I told my self when I walked into the shop that I was leaving with a fish and I was going to keep true to my own word!

And that is the story of how I brought the hyper aggressive betta fish now known as Michael home with me. "You may not like me, and I may not like you, but I think I can learn to love you." (Named him on the taxi ride back home) 

All in all I think I'm rather head over heals for my silly little boy. Glad I took the chance.


----------



## CaptByMoonlight (Mar 5, 2017)

We have had our ups and downs, Michael hated his reflection in his tank and so I tried to cover the black acrylic (it's a part of the tank/ filter... very difficult)







no mods







yellow frosted acrylic (laser cut out)







installed the tank mod


----------



## CaptByMoonlight (Mar 5, 2017)

Err it kinda worked all that was yellow was fine however he hated the filter intake and would still flare. Why was this a problem? Well he ended up having a blow out of his fins and a pin hole... = betta mom has an aneurism.


----------



## CaptByMoonlight (Mar 5, 2017)

Me so into a hospital tank he went!

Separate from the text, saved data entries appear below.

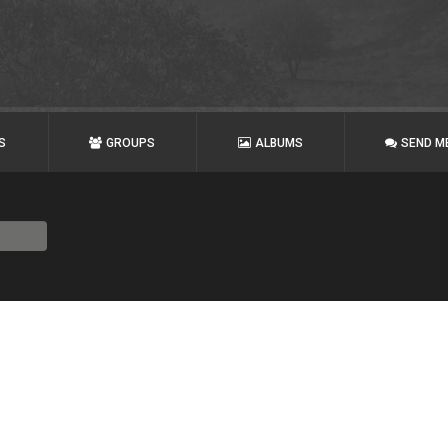
S
GROUPS
ALBUMS
SEND M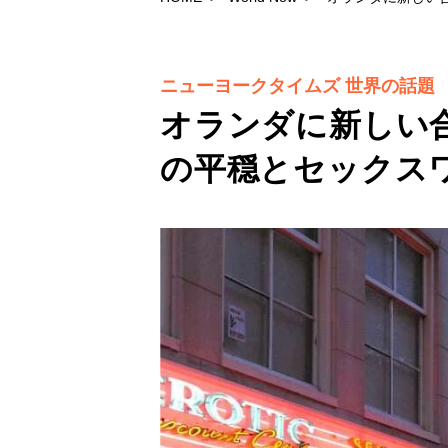
ニューヨークタイムズ 世界の話題
オランダに新しい
の平穏とセックス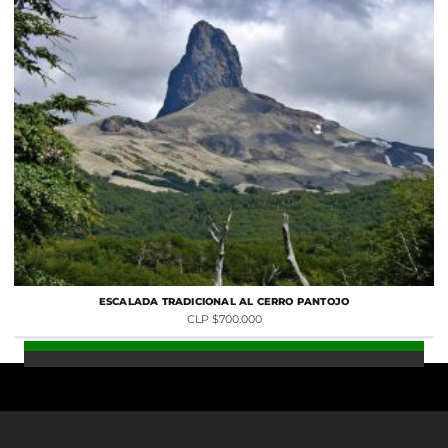
ESCALADA TRADICIONAL AL CERRO PANTOJO
CLP $700.000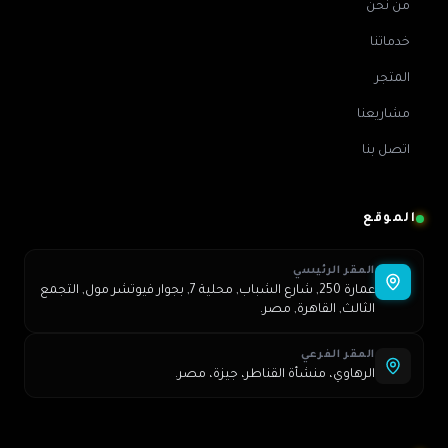
من نحن
خدماتنا
المتجر
مشاريعنا
اتصل بنا
الموقع
المقر الرئيسي
عمارة 250, شارع الشباب, محلية 7, بجوار فيوتشر مول, التجمع
الثالث, القاهرة, مصر.
المقر الفرعي
الرهاوي، منشأة القناطر، جيزة، مصر.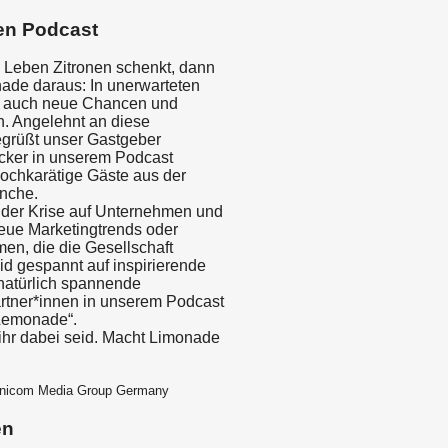
en Podcast
 Leben Zitronen schenkt, dann
de daraus: In unerwarteten
n auch neue Chancen und
n. Angelehnt an diese
grüßt unser Gastgeber
cker in unserem Podcast
ochkarätige Gäste aus der
nche.
 der Krise auf Unternehmen und
ue Marketingtrends oder
en, die die Gesellschaft
d gespannt auf inspirierende
 natürlich spannende
tner*innen in unserem Podcast
Lemonade“.
ihr dabei seid. Macht Limonade
mnicom Media Group Germany
en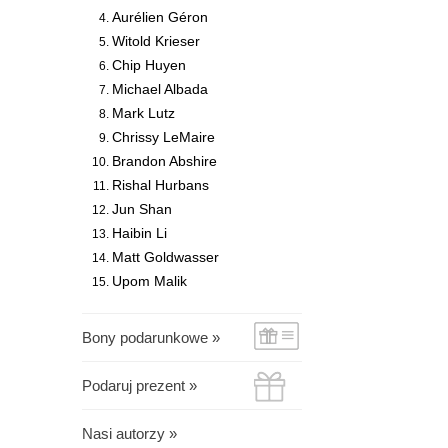
Aurélien Géron
Witold Krieser
Chip Huyen
Michael Albada
Mark Lutz
Chrissy LeMaire
Brandon Abshire
Rishal Hurbans
Jun Shan
Haibin Li
Matt Goldwasser
Upom Malik
Bony podarunkowe »
Podaruj prezent »
Nasi autorzy »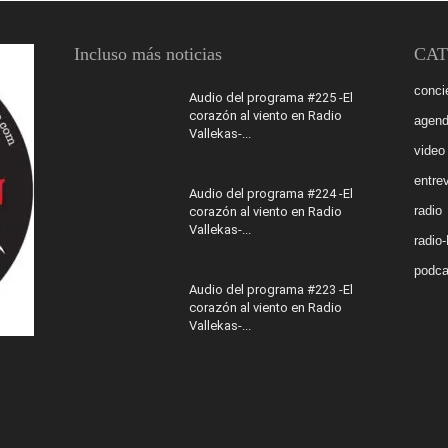
Incluso más noticias
CAT
conci
Audio del programa #225 -El
corazón al viento en Radio
agen
Vallekas-...
video
entrev
Audio del programa #224 -El
radio
corazón al viento en Radio
Vallekas-...
radio
podca
Audio del programa #223 -El
corazón al viento en Radio
Vallekas-...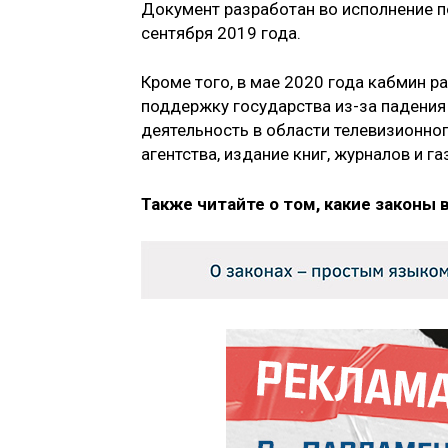
Документ разработан во исполнение п
сентября 2019 года.
Кроме того, в мае 2020 года кабмин р
поддержку государства из-за падения
деятельность в области телевизионно
агентства, издание книг, журналов и га
Также читайте о том, какие законы 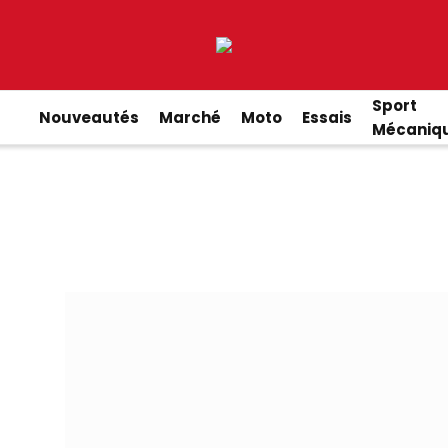
Sport
Nouveautés
Marché
Moto
Essais
Mécaniq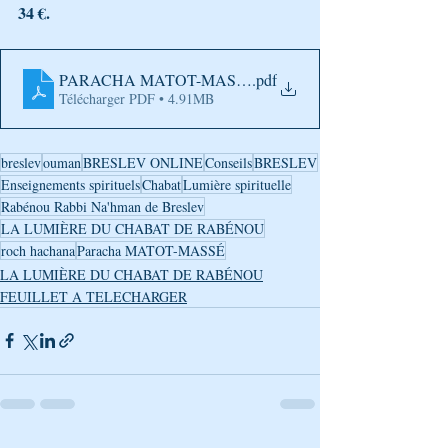
34 €.
PARACHA MATOT-MASSÉ
.pdf
Télécharger PDF • 4.91MB
breslev
ouman
BRESLEV ONLINE
Conseils
BRESLEV
Enseignements spirituels
Chabat
Lumière spirituelle
Rabénou Rabbi Na'hman de Breslev
LA LUMIÈRE DU CHABAT DE RABÉNOU
roch hachana
Paracha MATOT-MASSÉ
LA LUMIÈRE DU CHABAT DE RABÉNOU
FEUILLET A TELECHARGER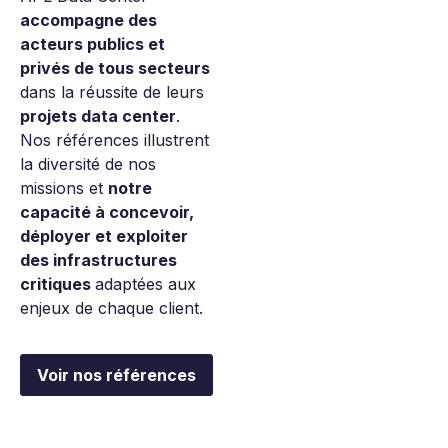
accompagne des
acteurs publics et
privés de tous secteurs
dans la réussite de leurs
projets data center
.
Nos références illustrent
la diversité de nos
missions et
notre
capacité à concevoir,
déployer et exploiter
des infrastructures
critiques
adaptées aux
enjeux de chaque client.
Voir nos références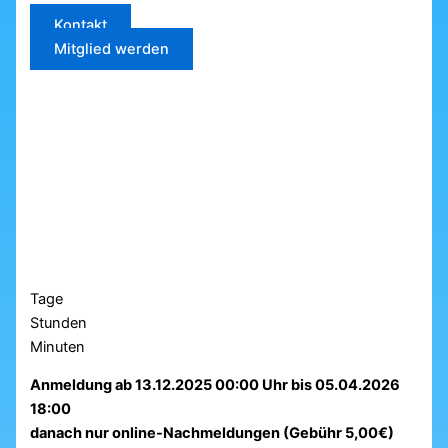
Kontakt
Mitglied werden
Tage
Stunden
Minuten
Anmeldung ab 13.12.2025 00:00 Uhr bis 05.04.2026
18:00
danach nur online-Nachmeldungen (Gebühr 5,00€)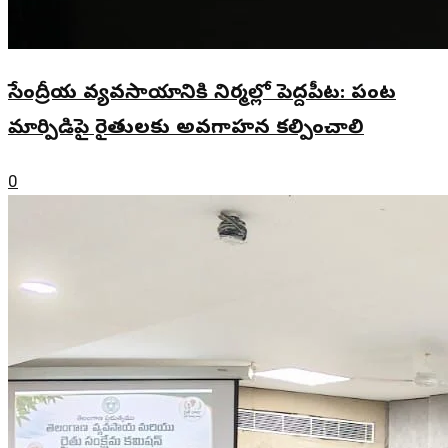
సేంద్రీయ వ్యవసాయానికి నిర్మల్లో పెద్దపీట: పంట
మార్పిడిపై రైతులకు అవగాహన కల్పించాలి
0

Aka a rubber made bin.







(a sponge filter was added minuets after this photo was taken)

He was treated with stress guard, a pinch of aquarium salt, and Indian almond leaves. Also he was allowed to eat all the frozen food he wished. (To a healthy degree)

Within two weeks he was back up to par! All healed aside from a micro pinhole in his fin. And everyday he continued to make leaps and bounds!


----------



## CaptByMoonlight (Mar 5, 2017)

And so the day came that we upgraded from a 5>tub>10 the black background is on a peel off later I really wanted it to work out, but just in case he didn't like it I could remove it quickly.








He didn't like it...


----------



## CaptByMoonlight (Mar 5, 2017)

It was removed and replaced by a layer of window frosting film.








Then I got the idea to layer them! Haha!!! Maybe he won't flare at this!!!


----------



## CaptByMoonlight (Mar 5, 2017)

Phew all caught up, this is present day and only time will tell, so far there is definitely less flaring (he gave it one or two quick flashes but nothing compared to the sustained two hour long dominance dances he would put on...) 

My fingers are crossed...


Sent from my iPhone using Tapatalk


----------



## CaptByMoonlight (Mar 5, 2017)

So far the new background is working like a charm! No flaring haha TAKE THAT Michael!!!

Also gave him a 50% wc last night because we had some white fluffy stuff on the heater and one plant... some articles say its bacteria other say fungus both say it's harmless just nasty looking. Scrubbed it off and vacuumed it up (NOT IM MY HOUSE)!!!


Sent from my iPhone using Tapatalk


----------



## CaptByMoonlight (Mar 5, 2017)

The new light came in


----------



## CaptByMoonlight (Mar 5, 2017)

Tried to sneak some pics of Michael...










He noticed preeeety quick.... he doesn't like my phone...


----------



## CaptByMoonlight (Mar 5, 2017)

It's three am and I just got back, all the fishes are asleep, but Michael woke up and said hello to me before he tucked himself down for bed; on his favorite leaf.

Made my day 


Sent from my iPhone using Tapatalk


----------



## Saffy (Mar 23, 2017)

I've just been through reading all the previous journal entries, and I just have to say that Michael is absolutely beautiful, such a handsome and photogenic boy.


----------



## CaptByMoonlight (Mar 5, 2017)

On another note, the tetras are being returned to the LFS. (Long story short) they were bullying their ill comrade. And I am dedicated to nursing him back to health.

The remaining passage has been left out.